Wednesday, January 23, 2008

Crosswinds tick!

Some absolutely awesome flying was had yesterday morning. At 6AM the windsock was showing a strong crosswind from the south, so I took off with Lee in BUQ, the other Cessna 152, for a session of crosswind circuits. This was pretty much the same drill as last time, using runway 07 with a strong crosswind from the right, just with no rain.

In the pre-flight briefing we had decided to use only 20 degrees of flaps and aim for 75 knots on base and 70 on final. Crosswind landings require a lot of rudder and aileron work, and these 5 extra knots make a real difference when the moment comes to swing the nose of the plane back onto the centreline and keep it there while flaring.

The other advantage of an increased airspeed is in reducing the angle of attack required for creating a given amount of lift, which increases the margin between our angle of attack at any given moment and the angle of attack at which stall happens. This is particularly important in turbulent and gusty conditions, such as this morning, since a sudden change in airflow direction could stall one wing, or both, which is a sure recipe for disaster at a few hundred feet above the ground.

On the base leg I applied myself to maintaining 75 knots and controlling our rate of descent so as to end up between 600 and 700ft when turning final. The reason behind that is to ensure that we are established on final not below 500ft. This is not an actual regulation, but more of a best practice to make sure we have enough time to get ourselves sorted out on final.

This is not really hard in fact, just a matter of concentrating and maintaining the proper scan between the runway, the ASI and the altimeter. One reason why you want to really stick to the airspeed of 75 knots in the Cessna 152 is that Vfe is 85 knots. It only takes a gust of headwind and a couple of seconds of inattention for the airspeed to reach the end of the white arc.

My landings this time were a lot better than the time before. I was careful to really fly the plane all the way down. I only flared too high on one occasion today, which is a definite improvement over last time too. Lee suggested that I removed the crab as I crossed the fence, i.e. way earlier than in my previous session. This worked wonders.

Doing so gave me enough time to transition properly to the wing-down technique after removing the crab and make sure I was tracking along the centreline before starting to flare. After flaring I forced myself to give the plane enough time to float above the runway and decide itself when to touch the ground. This was no problem since I could control track and heading with rudder and aileron. On a couple of occasions I could even distinctly hear the upwind main wheel touch the ground before the other one (and before the nose wheel), which is very rewarding.

In total I did five good landings, and as a result Lee gave me a tick for crosswinds. This means I can now go solo to the training area over Bribie Island. Actually, I already went solo there about a month ago, but that was early in the morning on a day with no wind, either actual or forecasted. I still need to complete about two hours of solo airwork before being able to attempt the GFPT test, which is still scheduled for February 29th.

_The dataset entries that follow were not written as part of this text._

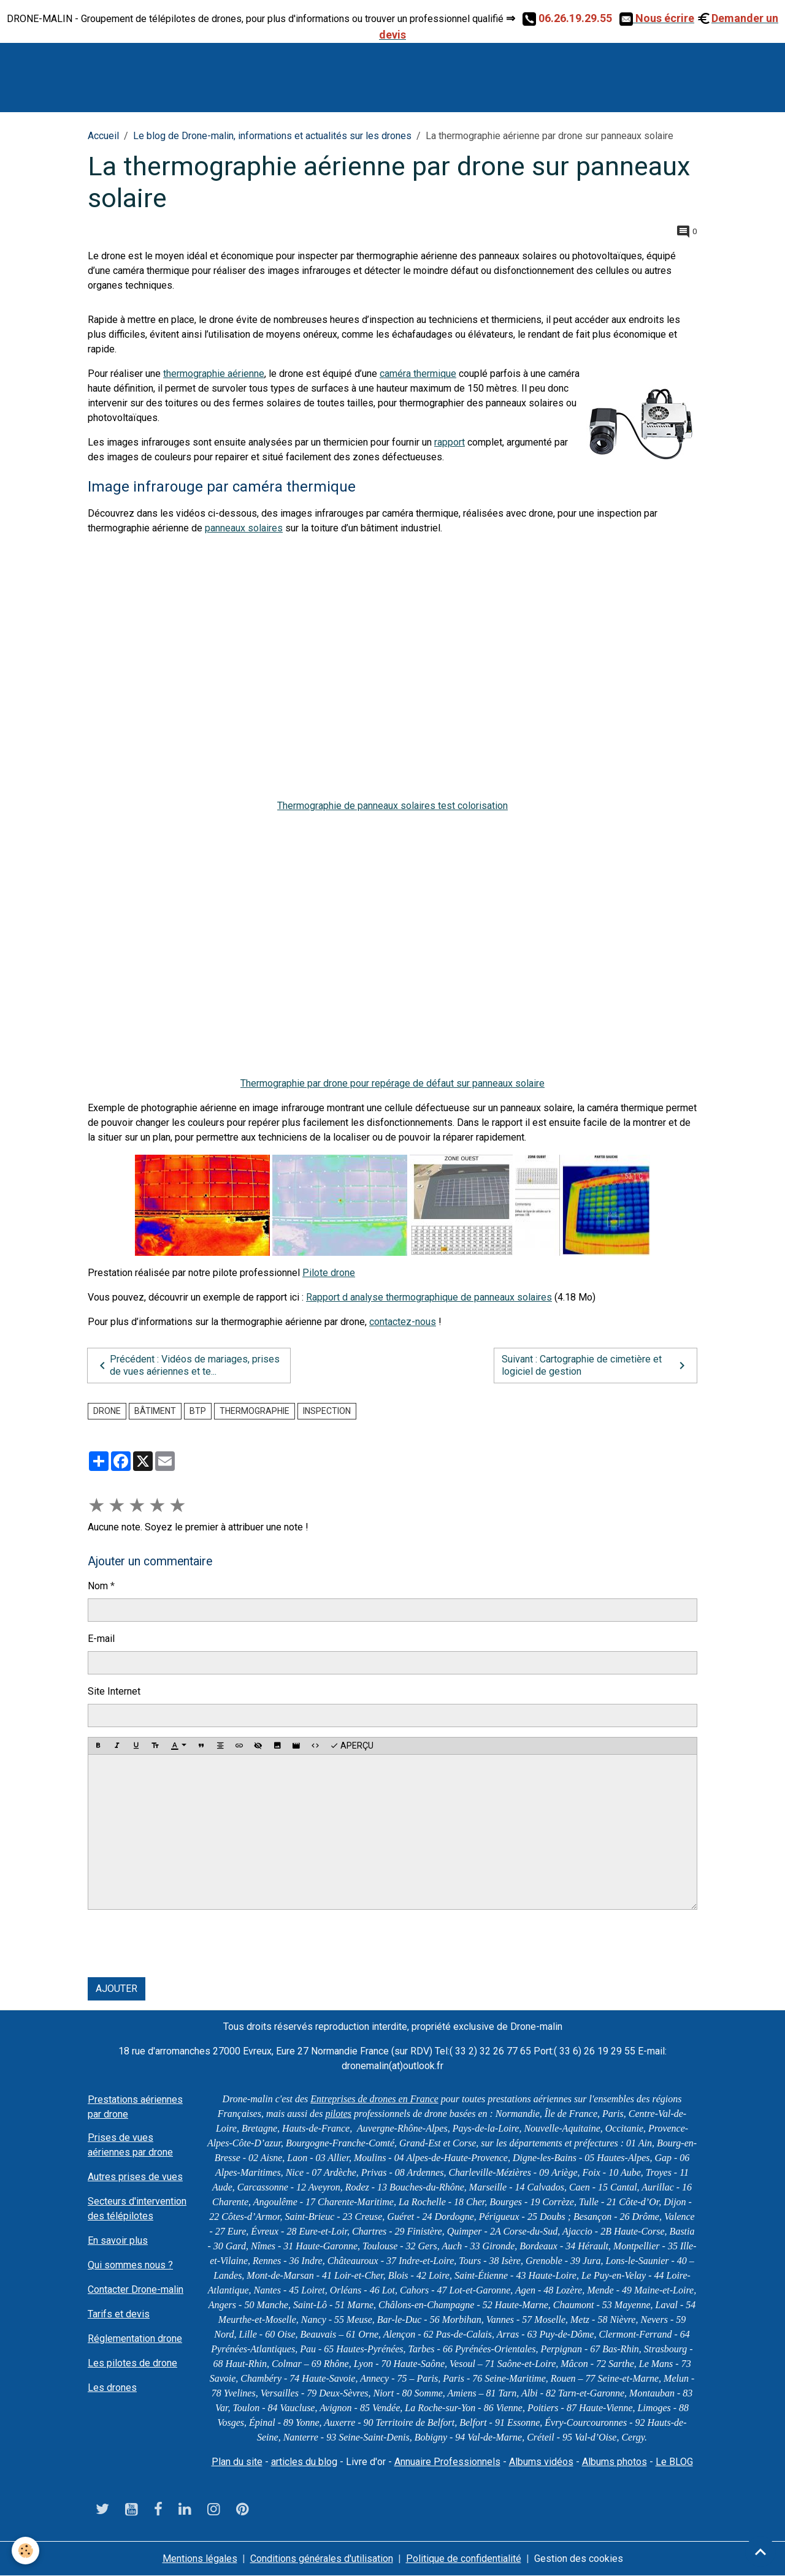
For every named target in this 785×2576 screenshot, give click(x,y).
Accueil (103, 136)
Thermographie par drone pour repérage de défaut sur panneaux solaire (392, 1083)
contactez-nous (402, 1322)
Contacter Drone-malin (135, 2289)
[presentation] (181, 1943)
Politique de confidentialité (463, 2558)
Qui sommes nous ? (130, 2265)
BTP (198, 1411)
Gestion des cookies (578, 2558)
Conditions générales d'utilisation (321, 2558)
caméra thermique (418, 373)
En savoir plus (118, 2240)
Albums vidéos (541, 2462)
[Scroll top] (760, 2551)
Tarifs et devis (119, 2314)
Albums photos (614, 2462)
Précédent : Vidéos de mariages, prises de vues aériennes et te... (187, 1365)
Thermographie (254, 1411)
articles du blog (304, 2462)
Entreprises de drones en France (374, 2099)
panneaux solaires (244, 528)
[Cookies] (26, 2550)
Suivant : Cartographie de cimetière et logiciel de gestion (595, 1365)
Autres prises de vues (135, 2177)
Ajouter (116, 1988)
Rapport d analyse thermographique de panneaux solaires (429, 1297)
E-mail (101, 1638)
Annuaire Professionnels (447, 2462)
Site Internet (114, 1691)
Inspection (327, 1411)
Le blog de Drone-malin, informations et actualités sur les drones (272, 136)
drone (107, 1411)
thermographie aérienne (213, 373)
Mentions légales (200, 2558)
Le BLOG (674, 2462)
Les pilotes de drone (132, 2363)
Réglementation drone (135, 2338)
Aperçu (351, 1746)
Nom (98, 1586)
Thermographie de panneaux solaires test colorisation (392, 805)
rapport (449, 442)
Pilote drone (328, 1273)
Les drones (112, 2387)
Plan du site (237, 2462)
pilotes (338, 2113)
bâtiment (155, 1411)
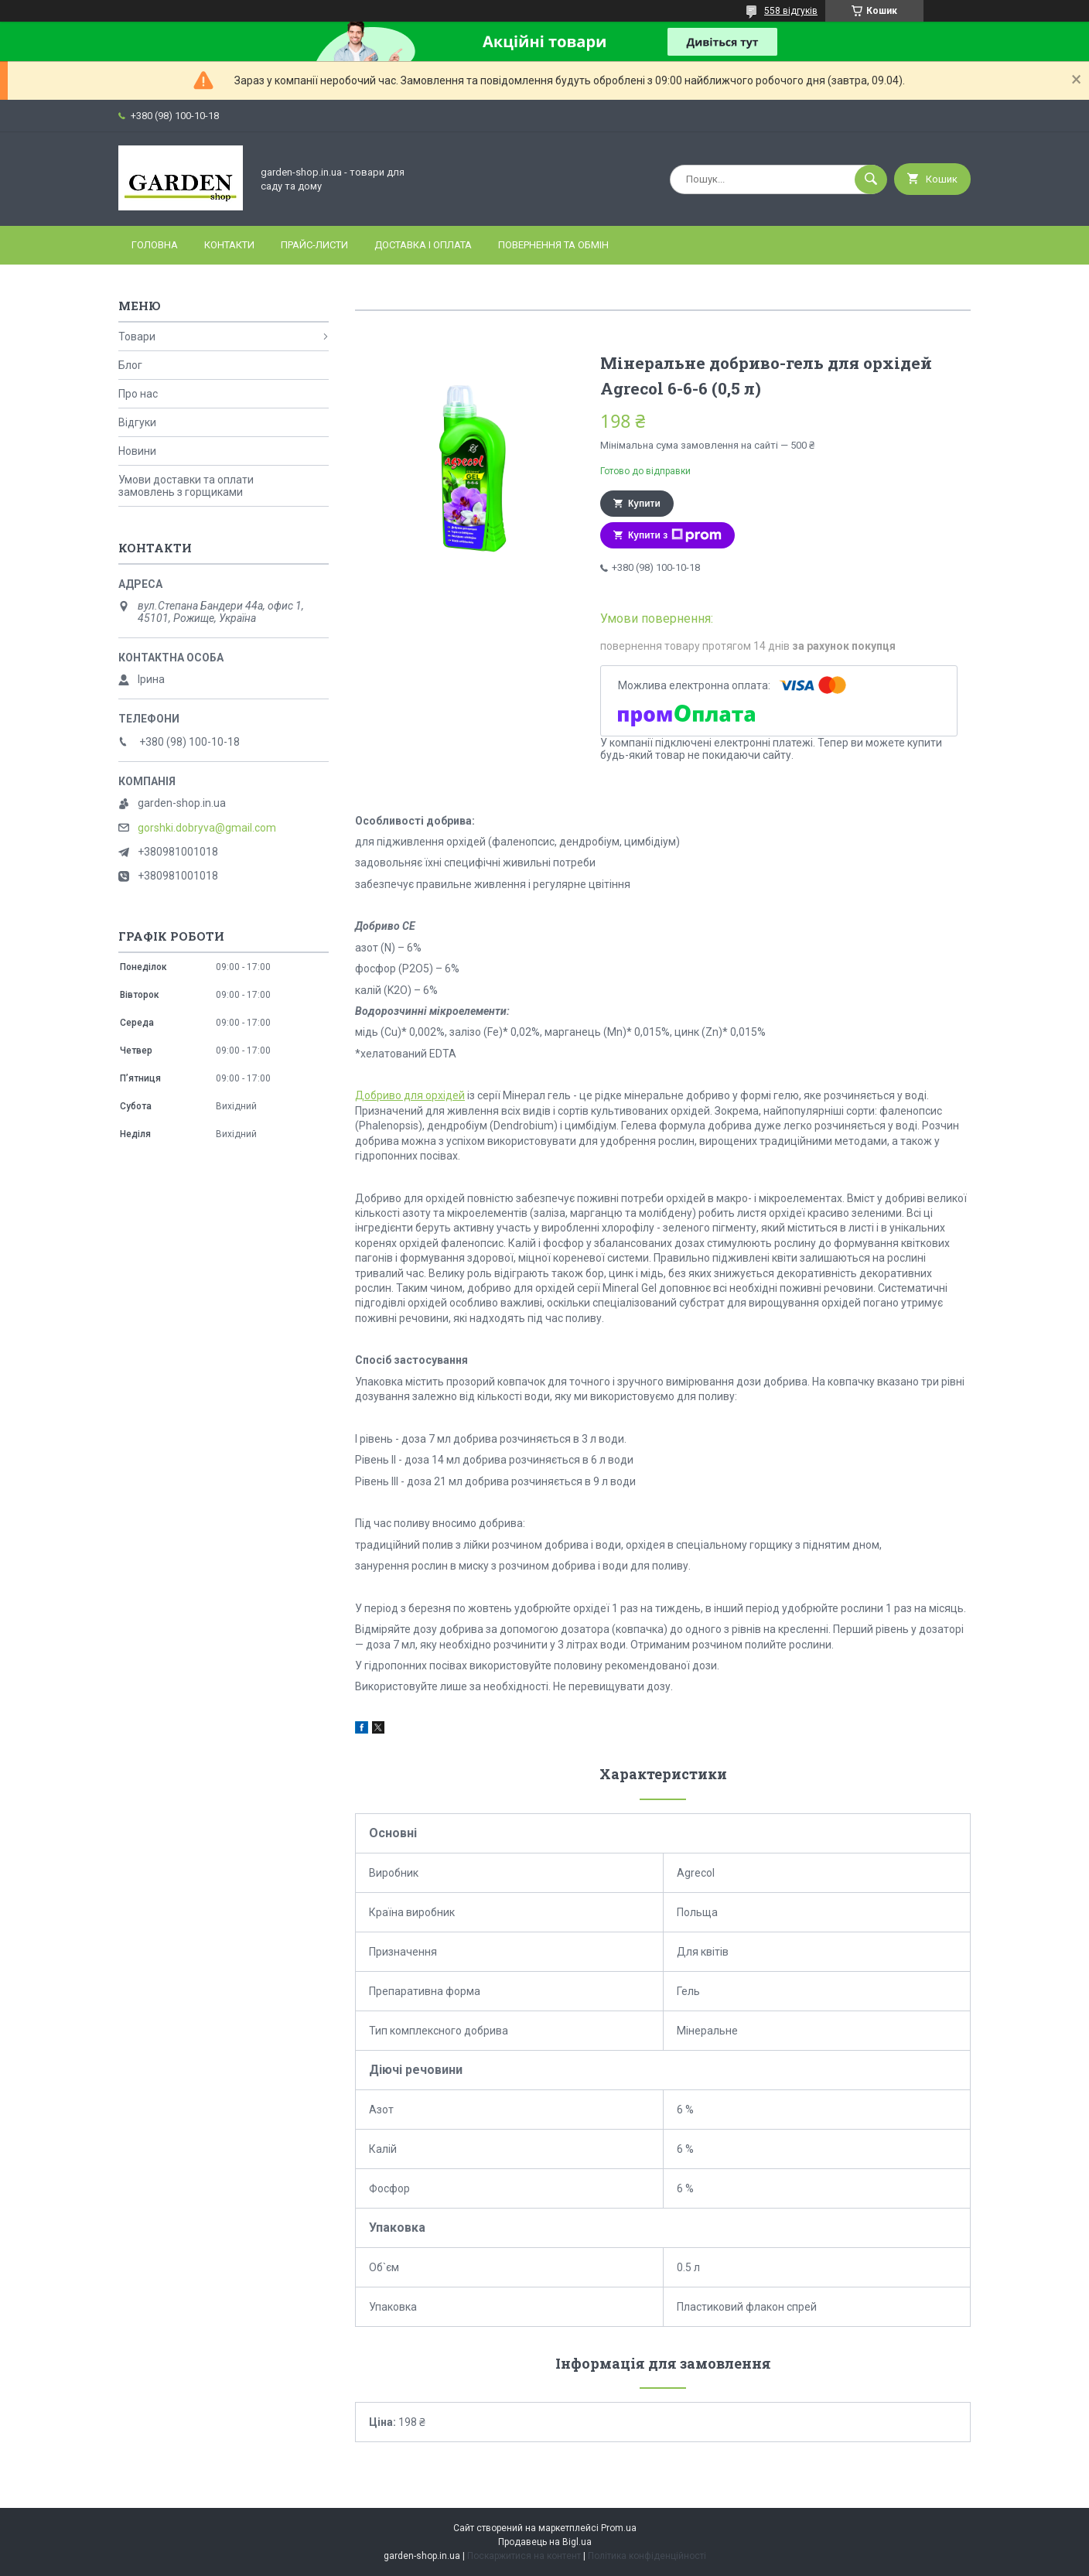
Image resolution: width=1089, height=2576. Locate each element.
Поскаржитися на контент (524, 2555)
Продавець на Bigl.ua (545, 2542)
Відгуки (137, 422)
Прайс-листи (314, 245)
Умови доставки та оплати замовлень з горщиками (186, 485)
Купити (644, 503)
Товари (136, 336)
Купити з (675, 535)
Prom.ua (619, 2528)
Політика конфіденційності (647, 2555)
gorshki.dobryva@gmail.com (207, 828)
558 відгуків (791, 10)
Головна (154, 245)
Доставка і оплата (423, 245)
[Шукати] (871, 179)
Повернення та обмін (553, 245)
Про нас (138, 394)
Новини (137, 451)
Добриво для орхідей (410, 1095)
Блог (130, 365)
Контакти (229, 245)
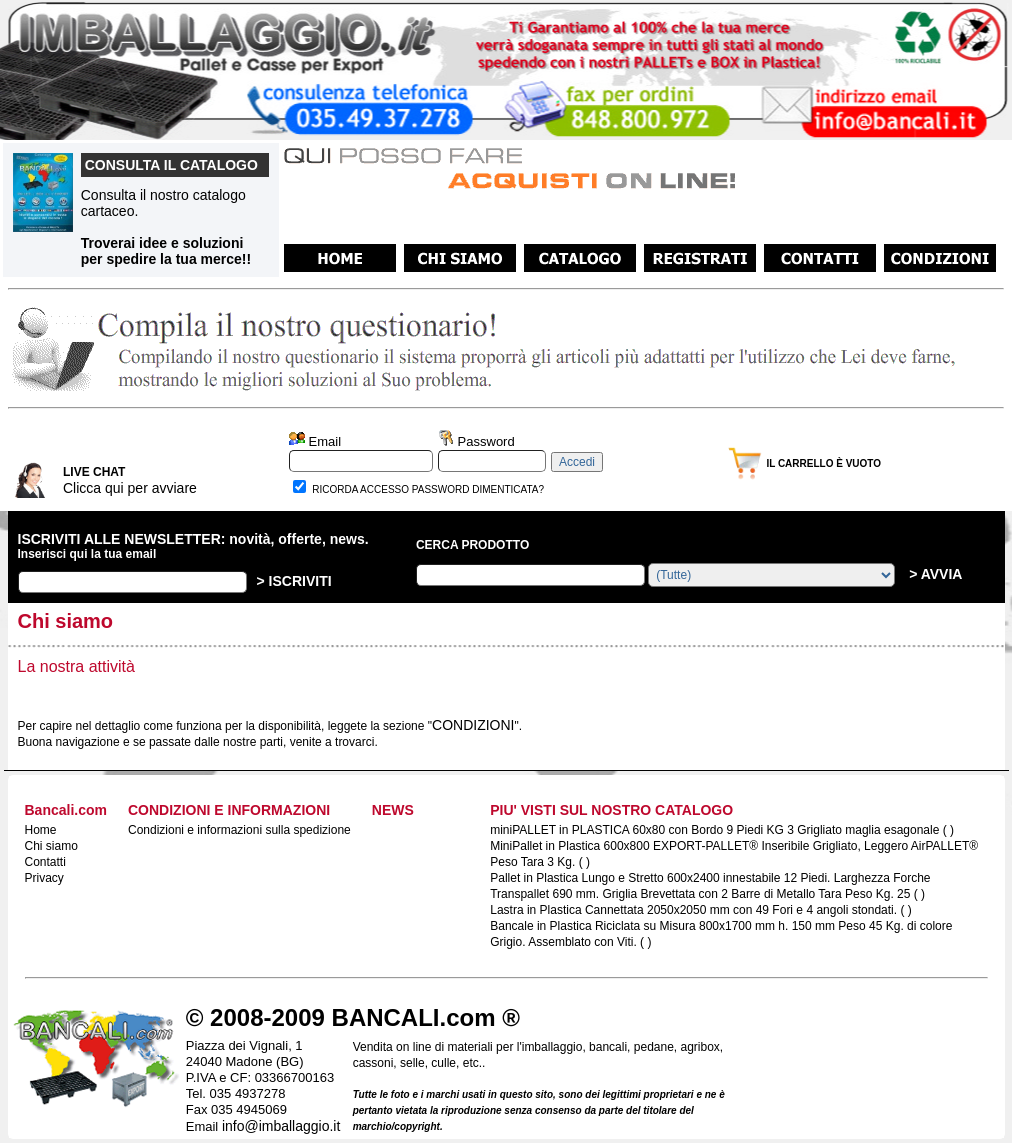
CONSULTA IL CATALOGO (171, 165)
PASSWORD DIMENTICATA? (478, 489)
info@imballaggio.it (281, 1126)
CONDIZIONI (473, 725)
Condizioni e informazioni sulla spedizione (239, 830)
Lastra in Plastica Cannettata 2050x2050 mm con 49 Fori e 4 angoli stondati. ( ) (701, 910)
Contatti (45, 862)
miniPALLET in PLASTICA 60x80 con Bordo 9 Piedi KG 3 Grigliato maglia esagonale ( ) (722, 830)
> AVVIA (933, 574)
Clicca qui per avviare (130, 488)
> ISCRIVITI (294, 581)
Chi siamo (51, 846)
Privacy (44, 878)
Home (41, 830)
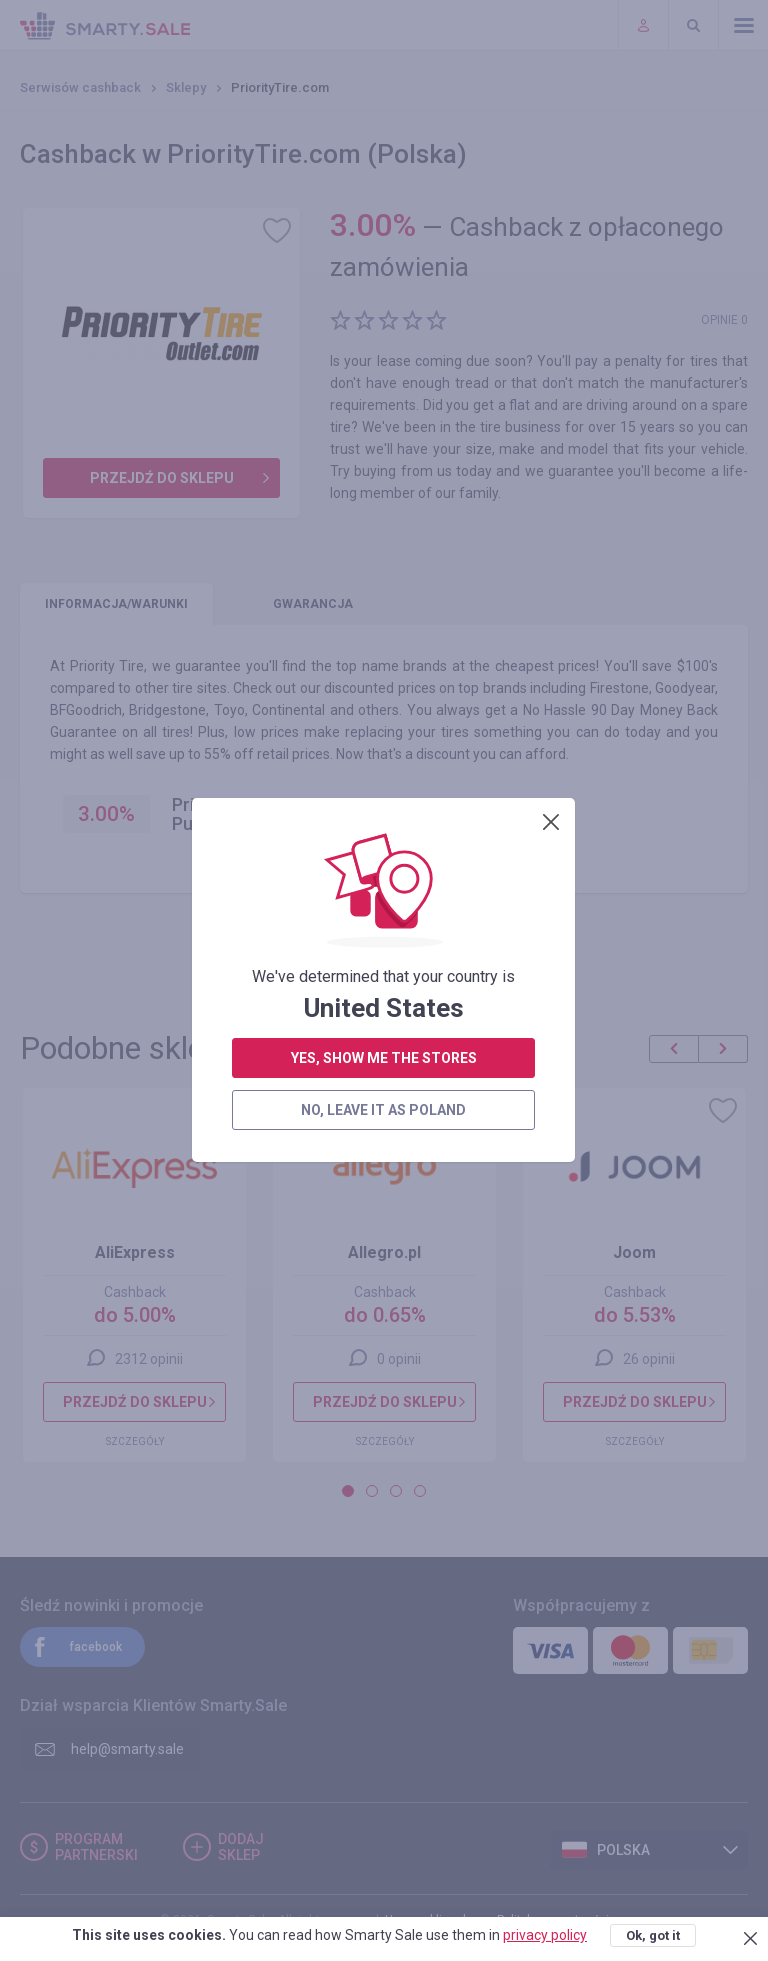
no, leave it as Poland (383, 514)
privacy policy (545, 1935)
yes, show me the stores (384, 462)
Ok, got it (653, 1935)
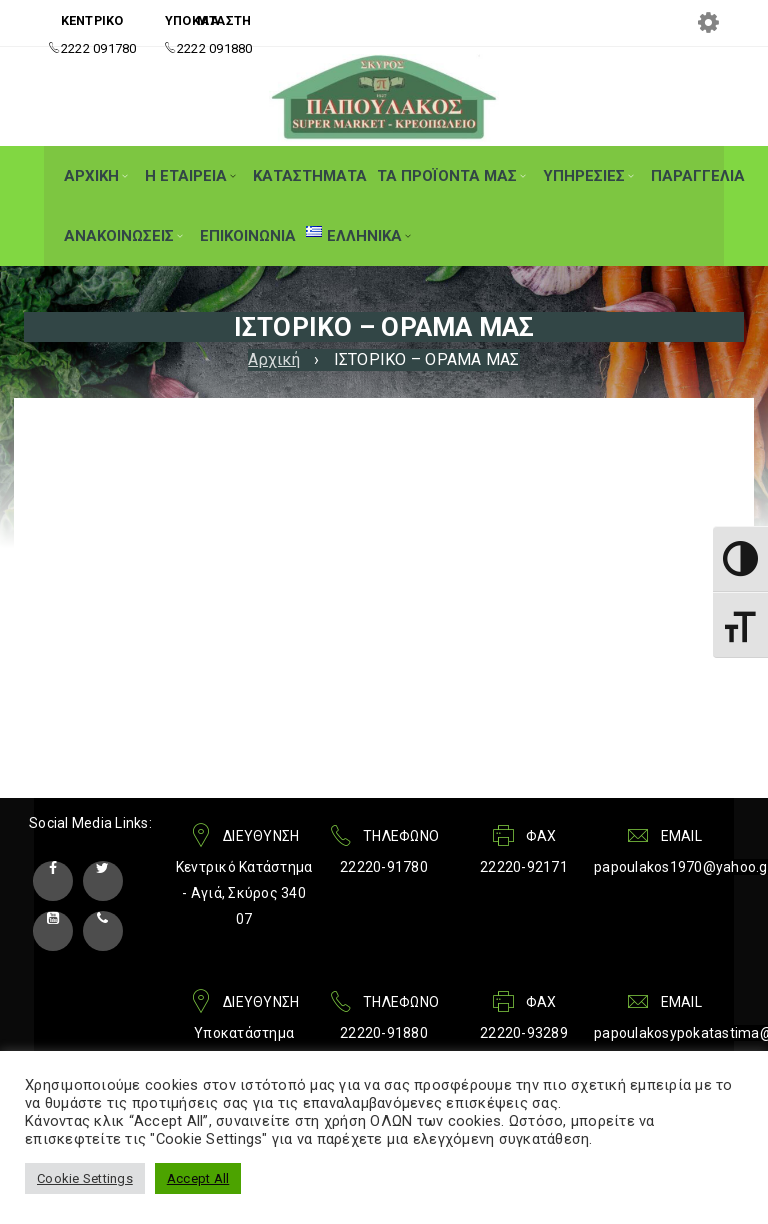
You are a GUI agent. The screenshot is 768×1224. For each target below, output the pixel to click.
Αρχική (274, 359)
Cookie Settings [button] (85, 1178)
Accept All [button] (198, 1178)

During one circuit this morning a Cessna Caravan called inbound from above Brisbane International control tower as we were turning onto the crosswind leg. Lee called him and proposed to extend our downwind leg to let him land first, which the pilot of the Caravan gladly accepted. On late downwind the Caravan called a short base turn. I looked over my left shoulder and could see the Caravan in a tight descending turn that clearly indicated there weren’t any passengers on board. This was a Caravan from Seair Pacific, a Queensland charter operator based on the Gold Coast. A few minutes later it made a departure call for Lady Elliot Island, which is about 50 nautical miles north-east of Bundaberg, in the top right corner of the Brisbane WAC chart.

Tomorrow morning, weather permitting, we’ll go to the training area to practice compass turns. This is again a 6AM-8AM booking, which means getting up at sparrow’s fart for the second day in a row. But flying in the early morning has this way of putting a smile on my face for the rest of the day, so I really cannot complain.